Work instruction: In the data below, begin at the line with "prosklené letové komoře o průměru 4,3 metrů a" and stop after the line with "и, отбрасывая нереалистичные."; output those lines exactly and no pictures.

Data supplied:
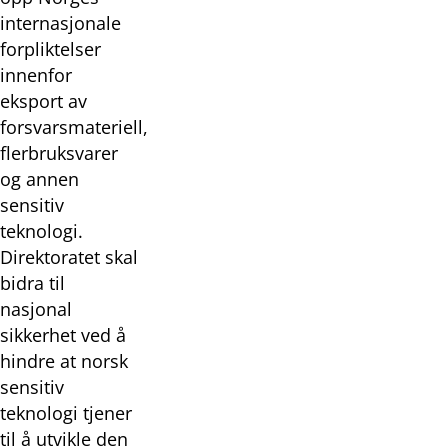
internasjonale
forpliktelser
innenfor
eksport av
forsvarsmateriell,
flerbruksvarer
og annen
sensitiv
teknologi.
Direktoratet skal
bidra til
nasjonal
sikkerhet ved å
hindre at norsk
sensitiv
teknologi tjener
til å utvikle den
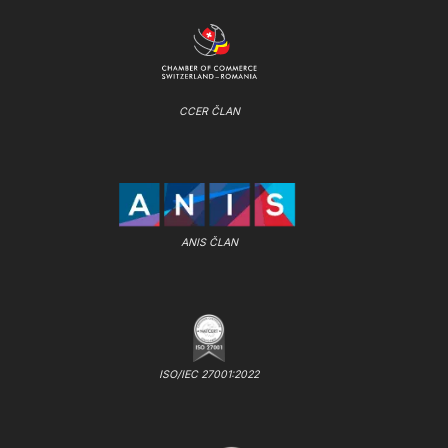
CCER ČLAN
ANIS ČLAN
ISO/IEC 27001:2022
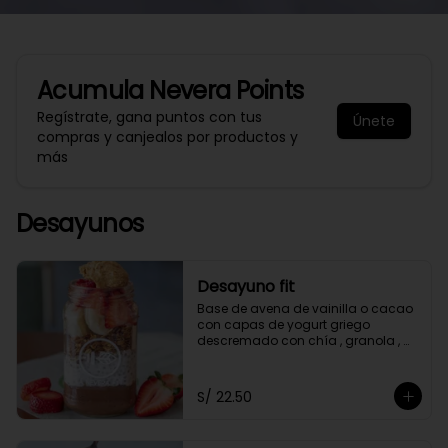
Acumula
Nevera Points
Regístrate, gana puntos con tus
Únete
compras y canjealos por productos y
más
Desayunos
Desayuno fit
Base de avena de vainilla o cacao 
con capas de yogurt griego 
descremado con chía , granola , 
mantequilla de maní y con 2 frutas 
a elección.
S/ 22.50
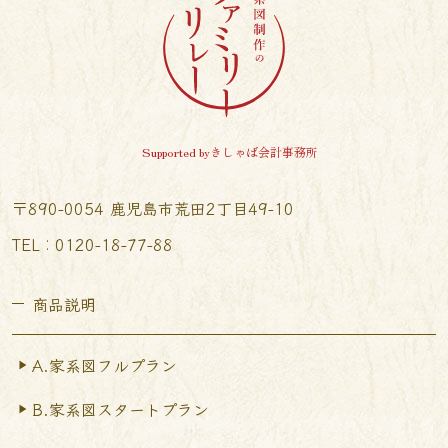
Supported byきしゃば会計事務所
〒890-0054 鹿児島市荒田2丁目49-10
TEL︰0120-18-77-88
商品説明
A.家系図フルプラン
B.家系図スタートプラン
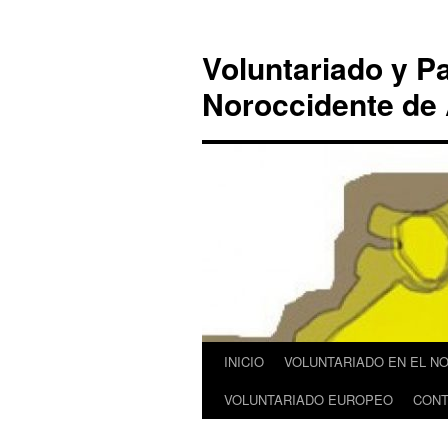
Saltar
al
Voluntariado y Pa
contenido
Noroccidente de 
INICIO
VOLUNTARIADO EN EL N
VOLUNTARIADO EUROPEO
CONT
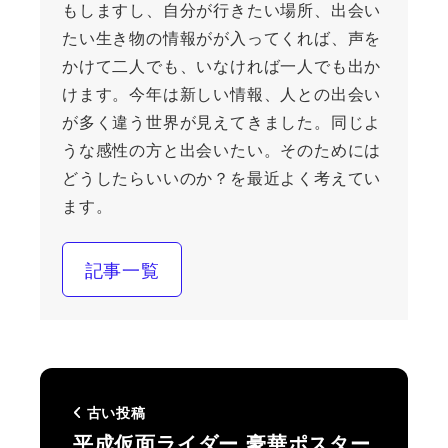
もしますし、自分が行きたい場所、出会い
たい生き物の情報がが入ってくれば、声を
かけて二人でも、いなければ一人でも出か
けます。今年は新しい情報、人との出会い
が多く違う世界が見えてきました。同じよ
うな感性の方と出会いたい。そのためには
どうしたらいいのか？を最近よく考えてい
ます。
記事一覧
古い投稿
平成仮面ライダー 豪華ポスター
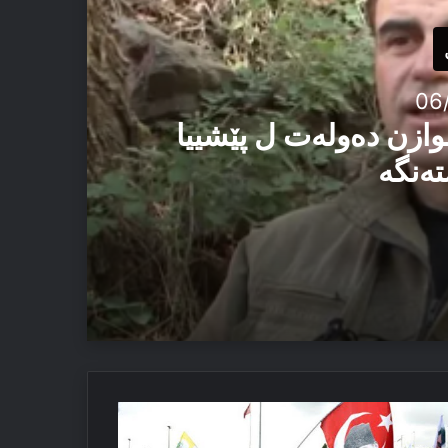
06
وازن دەولەت ل پێشییا
تەنگە
یێ ئاستەنگە
کەک/
ئێزدیان دا
دەپە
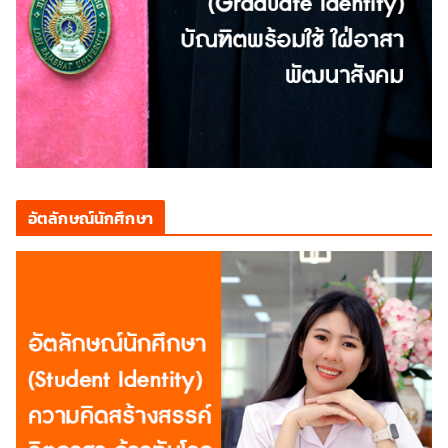
อัตลักษณ์นักศึกษา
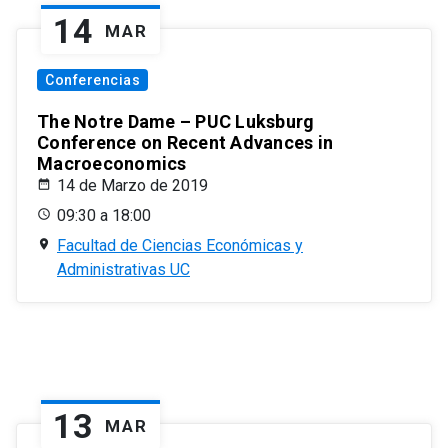
14
MAR
Conferencias
The Notre Dame – PUC Luksburg
Conference on Recent Advances in
Macroeconomics
14 de Marzo de 2019
09:30 a 18:00
Facultad de Ciencias Económicas y
Administrativas UC
13
MAR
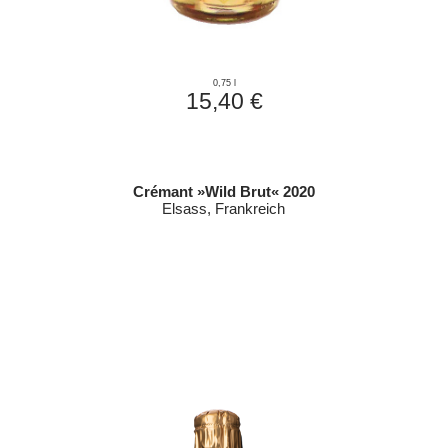
0,75 l
15,40 €
Crémant »Wild Brut« 2020
Elsass, Frankreich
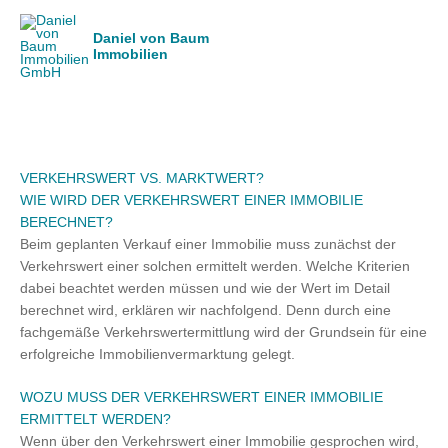
Zum
Inhalt
springen
VERKEHRSWERT VS. MARKTWERT?
WIE WIRD DER VERKEHRSWERT EINER IMMOBILIE
Immora - Ihre KI-Assistentin
BERECHNET?
KI-Assistent - Jetzt verfügbar
Beim geplanten Verkauf einer Immobilie muss zunächst der
Verkehrswert einer solchen ermittelt werden. Welche Kriterien
dabei beachtet werden müssen und wie der Wert im Detail
berechnet wird, erklären wir nachfolgend. Denn durch eine
fachgemäße Verkehrswertermittlung wird der Grundsein für eine
erfolgreiche Immobilienvermarktung gelegt.
WOZU MUSS DER VERKEHRSWERT EINER IMMOBILIE
ERMITTELT WERDEN?
Wenn über den Verkehrswert einer Immobilie gesprochen wird,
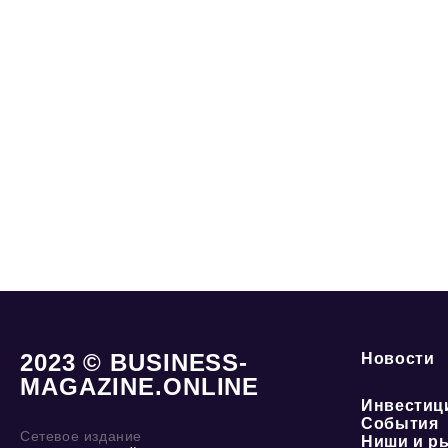
2023 © BUSINESS-
Новости
MAGAZINE.ONLINE
Инвестиц
События
Сетевое издание
Ниши и р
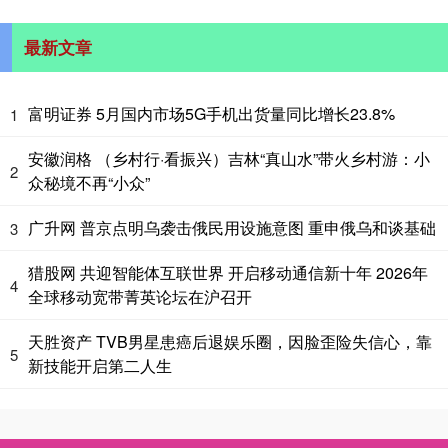
最新文章
富明证券 5月国内市场5G手机出货量同比增长23.8%
1
安徽润格 （乡村行·看振兴）吉林“真山水”带火乡村游：小
2
众秘境不再“小众”
广升网 普京点明乌袭击俄民用设施意图 重申俄乌和谈基础
3
猎股网 共迎智能体互联世界 开启移动通信新十年 2026年
4
全球移动宽带菁英论坛在沪召开
天胜资产 TVB男星患癌后退娱乐圈，因脸歪险失信心，靠
5
新技能开启第二人生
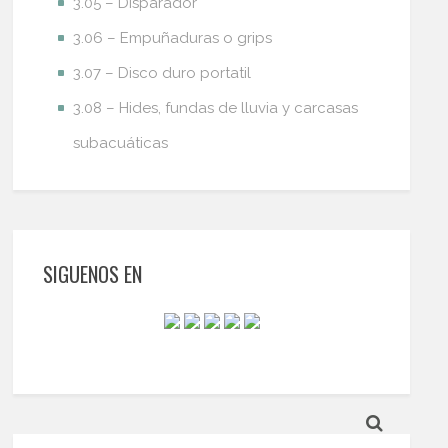
3.05 – Disparador
3.06 – Empuñaduras o grips
3.07 – Disco duro portatil
3.08 – Hides, fundas de lluvia y carcasas
subacuáticas
SIGUENOS EN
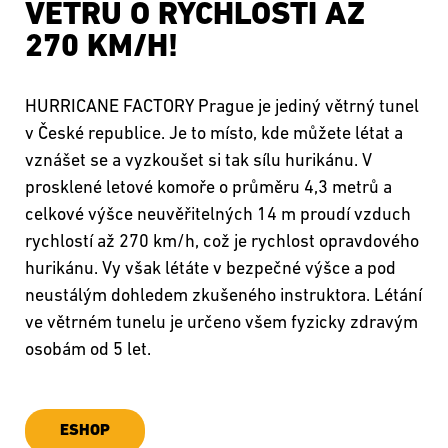
VĚTRU O RYCHLOSTI AŽ
270 KM/H!
HURRICANE FACTORY Prague je jediný větrný tunel
v České republice. Je to místo, kde můžete létat a
vznášet se a vyzkoušet si tak sílu hurikánu. V
prosklené letové komoře o průměru 4,3 metrů a
celkové výšce neuvěřitelných 14 m proudí vzduch
rychlostí až 270 km/h, což je rychlost opravdového
hurikánu. Vy však létáte v bezpečné výšce a pod
neustálým dohledem zkušeného instruktora. Létání
ve větrném tunelu je určeno všem fyzicky zdravým
osobám od 5 let.
ESHOP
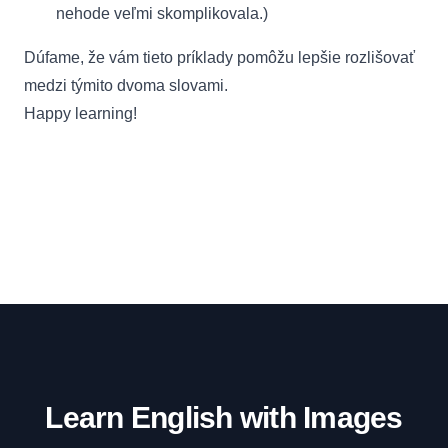
nehode veľmi skomplikovala.)
Dúfame, že vám tieto príklady pomôžu lepšie rozlišovať
medzi týmito dvoma slovami.
Happy learning!
Learn English with Images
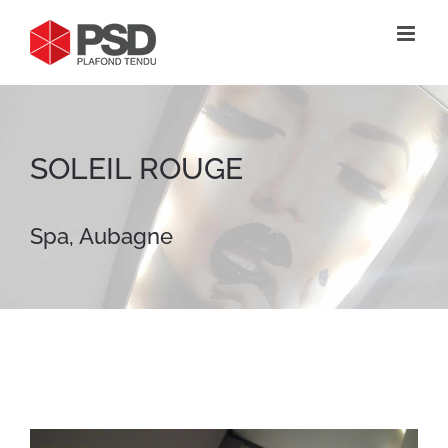
Passer
au
contenu
SOLEIL ROUGE
Spa, Aubagne
View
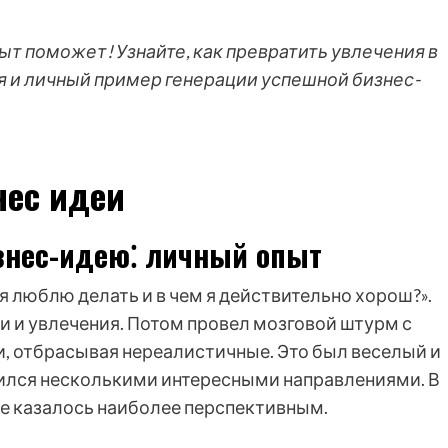
ыт поможет! Узнайте, как превратить увлечения в
я и личный пример генерации успешной бизнес-
нес идеи
изнес-идею⁚ личный опыт
 я люблю делать и в чем я действительно хорош?».
ки и увлечения. Потом провел мозговой штурм с
и, отбрасывая нереалистичные. Это был веселый и
ился несколькими интересными направлениями. В
ое казалось наиболее перспективным.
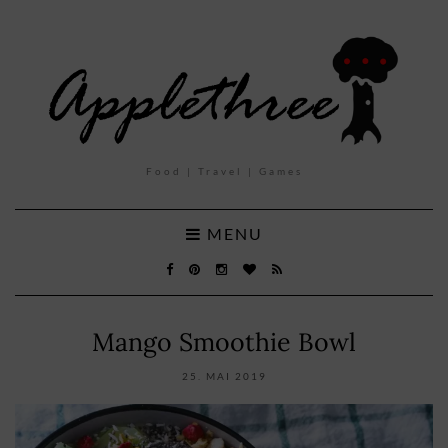
Food | Travel | Games
MENU
Mango Smoothie Bowl
25. MAI 2019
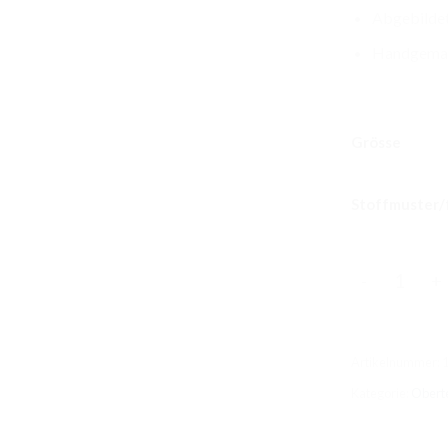
Abgebildet
Handgemac
Grösse
Stoffmuster/
Claudia T-Sh
Artikelnummer:
Kategorie:
Oberte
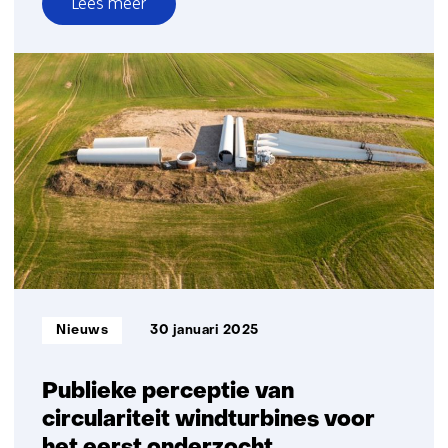
Lees meer
over
TNO
en
Jungle
AI
werken
samen
voor
betere
detectie
cyberaanvallen
op
windturbines
Informatietype:
Nieuws
30 januari 2025
Publieke perceptie van
circulariteit windturbines voor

Task result:
prosklené letové komoře o průměru 4,3 metrů a
celkové výšce neuvěřitelných 14 m proudí vzduch
rychlostí až 270 km/h, což je rychlost opravdového
hurikánu. Vy však létáte v bezpečné výšce a pod
neustálým dohledem zkušeného instruktora. Létání
ve větrném tunelu je určeno všem fyzicky zdravým
osobám od 5 let.
ESHOP
nehode veľmi skomplikovala.)
Dúfame, že vám tieto príklady pomôžu lepšie rozlišovať
medzi týmito dvoma slovami.
Happy learning!
Learn English with Images
Passer
au
contenu
SOLEIL ROUGE
Spa, Aubagne
View
ыт поможет! Узнайте, как превратить увлечения в
я и личный пример генерации успешной бизнес-
нес идеи
изнес-идею⁚ личный опыт
 я люблю делать и в чем я действительно хорош?».
ки и увлечения. Потом провел мозговой штурм с
и, отбрасывая нереалистичные. Это был веселый и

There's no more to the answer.